On April 2, 2025 (local time), President Trump announced the upcoming implementation of "reciprocal tariffs." Additionally, on April 3, 2025 (local time), the U.S. imposed a 25% additional tariff on imported automobiles. This article will mainly focus on the situation outside Japan regarding "reciprocal tariffs." According to White House materials, the basic tariff rate (10%) will be implemented on April 5, 2025 (local time), and the additional tariffs specific to countries and regions will be implemented on April 9, 2025 (local time). The total additional tariff rate, including the basic tariff, will be as follows: China (34%), Japan (24%), European Union (EU) (20%), among others. Notably, the UK and Australia are subject only to the basic tariff, while Canada and Mexico are exempt for U.S.-Mexico-Canada Agreement (USMCA) compliant exports, except for automobiles and steel/aluminum products.

The "reciprocal tariffs" are expected to have a more significant negative impact on Asian regions, including Japan. The background is the economic blow to China and the worsening U.S.-China trade tensions. The countries and regions with the highest additional tariff rates are predominantly Asian countries with large trade surpluses with the U.S., including Vietnam (46%), Thailand (36%), Indonesia (32%), India (26%), and South Korea (25%). Especially, China’s previous additional tariffs (20%) imposed in February and March will be raised to 54%. As a result, Australia, which has deep economic ties with China, is expected to face headwinds. Vietnam has already taken steps to reduce some of its tariffs, and many countries are likely to seek tariff reduction negotiations with the U.S. On the other hand, China is highly likely to take retaliatory actions soon, and market participants will closely watch China’s response in the Asian market. From the perspective of investment in emerging Asian countries, Singapore, where only the basic tariff applies, is expected to see a relatively higher focus on its financial market.

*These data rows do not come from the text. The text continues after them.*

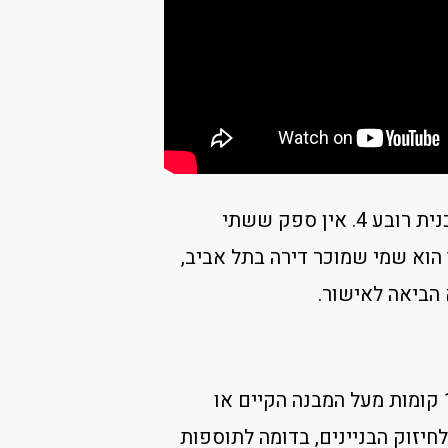
בינואר 2018 אושרה בעיריית תל אביב תכנית רובע 3 וביוני 2018 אושרה תכנית רובע 4. אין ספק ששתי
 הוא שמי שמוכר דירה בתל אביב,
 הביאה לאישור.
התשלום מתבקש ע”י העירייה עבור זכויות בנייה (בדרך כלל תוספת של 1.65 קומות מעל המבנה הקיים או
ריסה ובנייה), שאושרו על ידה ברובעים 3 ו-4 בכפוף לחיזוק הבניינים, בדומה לתוספות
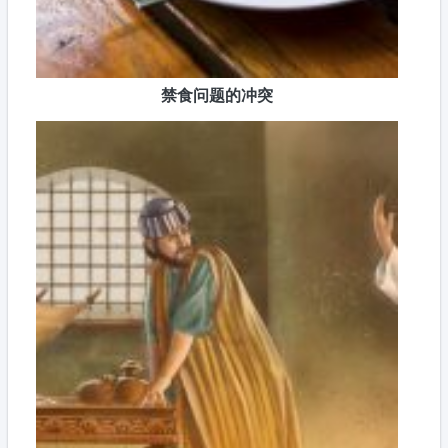
禁食问题的冲突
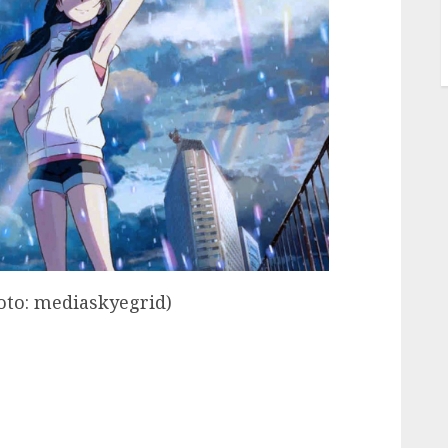
oto: mediaskyegrid)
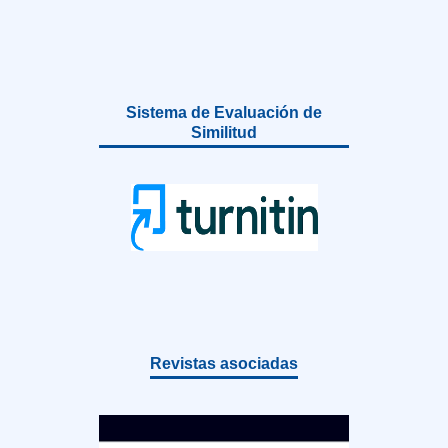
Sistema de Evaluación de
Similitud
Revistas asociadas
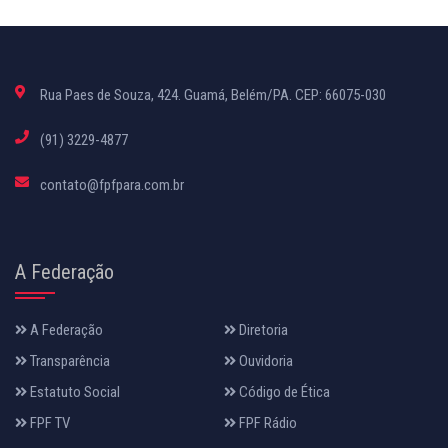
Rua Paes de Souza, 424. Guamá, Belém/PA. CEP: 66075-030
(91) 3229-4877
contato@fpfpara.com.br
A Federação
A Federação
Diretoria
Transparência
Ouvidoria
Estatuto Social
Código de Ética
FPF TV
FPF Rádio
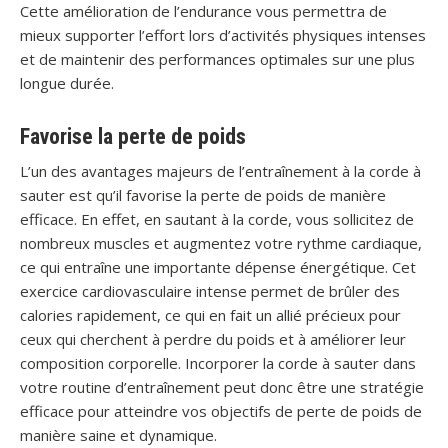
Cette amélioration de l’endurance vous permettra de
mieux supporter l’effort lors d’activités physiques intenses
et de maintenir des performances optimales sur une plus
longue durée.
Favorise la perte de poids
L’un des avantages majeurs de l’entraînement à la corde à
sauter est qu’il favorise la perte de poids de manière
efficace. En effet, en sautant à la corde, vous sollicitez de
nombreux muscles et augmentez votre rythme cardiaque,
ce qui entraîne une importante dépense énergétique. Cet
exercice cardiovasculaire intense permet de brûler des
calories rapidement, ce qui en fait un allié précieux pour
ceux qui cherchent à perdre du poids et à améliorer leur
composition corporelle. Incorporer la corde à sauter dans
votre routine d’entraînement peut donc être une stratégie
efficace pour atteindre vos objectifs de perte de poids de
manière saine et dynamique.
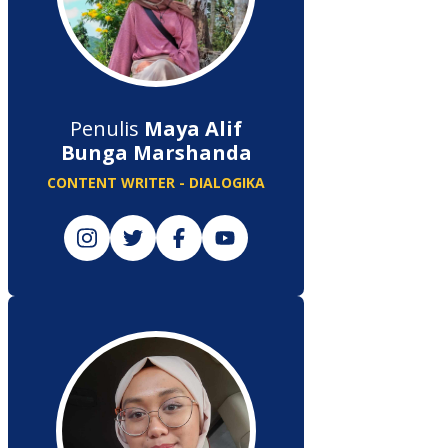
Penulis
Maya Alif
Bunga Marshanda
CONTENT WRITER - DIALOGIKA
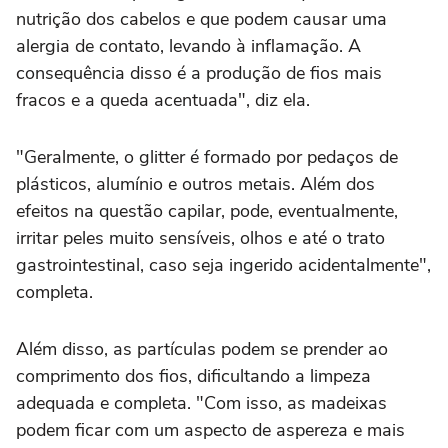
nutrição dos cabelos e que podem causar uma
alergia de contato, levando à inflamação. A
consequência disso é a produção de fios mais
fracos e a queda acentuada", diz ela.
"Geralmente, o glitter é formado por pedaços de
plásticos, alumínio e outros metais. Além dos
efeitos na questão capilar, pode, eventualmente,
irritar peles muito sensíveis, olhos e até o trato
gastrointestinal, caso seja ingerido acidentalmente",
completa.
Além disso, as partículas podem se prender ao
comprimento dos fios, dificultando a limpeza
adequada e completa. "Com isso, as madeixas
podem ficar com um aspecto de aspereza e mais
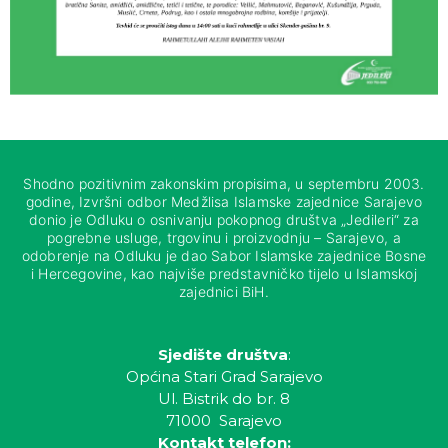
Shodno pozitivnim zakonskim propisima, u septembru 2003.
godine, Izvršni odbor Medžlisa Islamske zajednice Sarajevo
donio je Odluku o osnivanju pokopnog društva „Jedileri“ za
pogrebne usluge, trgovinu i proizvodnju – Sarajevo, a
odobrenje na Odluku je dao Sabor Islamske zajednice Bosne
i Hercegovine, kao najviše predstavničko tijelo u Islamskoj
zajednici BiH.
Sjedište društva
:
Općina Stari Grad Sarajevo
Ul. Bistrik do br. 8
71000 Sarajevo
Kontakt telefon:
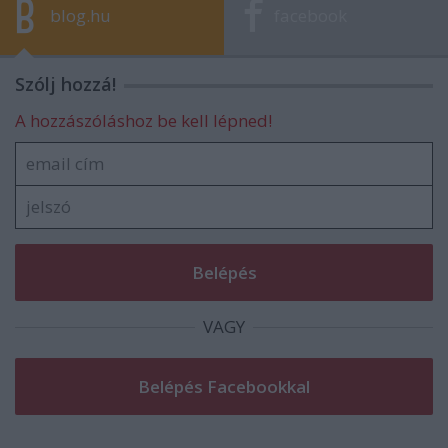
blog.hu
facebook
Szólj hozzá!
A hozzászóláshoz be kell lépned!
VAGY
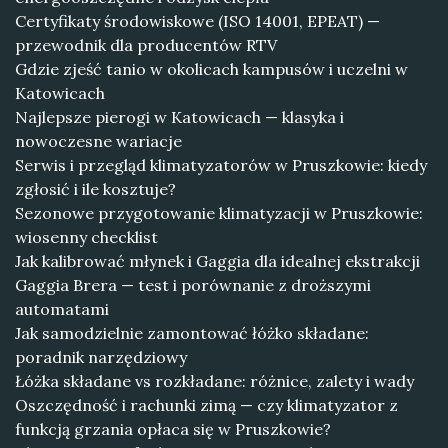
Certyfikaty środowiskowe (ISO 14001, EPEAT) —
przewodnik dla producentów RTV
Gdzie zjeść tanio w okolicach kampusów i uczelni w
Katowicach
Najlepsze pierogi w Katowicach — klasyka i
nowoczesne wariacje
Serwis i przegląd klimatyzatorów w Pruszkowie: kiedy
zgłosić i ile kosztuje?
Sezonowe przygotowanie klimatyzacji w Pruszkowie:
wiosenny checklist
Jak kalibrować młynek i Gaggia dla idealnej ekstrakcji
Gaggia Brera — test i porównanie z droższymi
automatami
Jak samodzielnie zamontować łóżko składane:
poradnik narzędziowy
Łóżka składane vs rozkładane: różnice, zalety i wady
Oszczędność i rachunki zimą — czy klimatyzator z
funkcją grzania opłaca się w Pruszkowie?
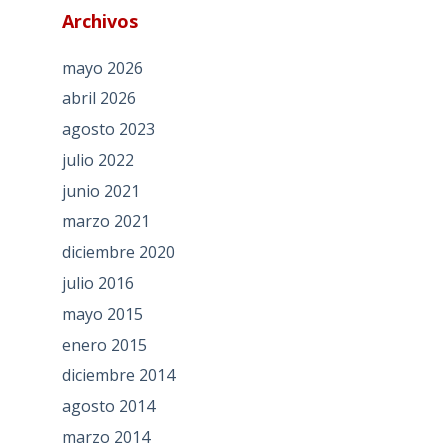
Archivos
mayo 2026
abril 2026
agosto 2023
julio 2022
junio 2021
marzo 2021
diciembre 2020
julio 2016
mayo 2015
enero 2015
diciembre 2014
agosto 2014
marzo 2014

In contrast, the additional tariff rates for major European and Latin American countries appear to be lower. On April 2, 2025, the European Commission announced preparations for emergency support measures and is expected to announce early actions regarding additional negotiations with the U.S. and retaliatory measures. Additionally, Mexico is exempt from "reciprocal tariffs," and Brazil is subject only to the basic tariff. From the perspective of investment in Latin American emerging countries, Brazil's financial market is expected to see increased attention. In this context, Switzerland’s high additional tariff rate (31%) stands out. Since the U.S. is Switzerland's largest export market (accounting for 17.8% of total exports in 2023), pressure from the U.S. is expected to negatively affect Switzerland’s economy. With Switzerland's central bank (SNB) already reducing interest rates to 0.25%, adjusting monetary policy may become more difficult.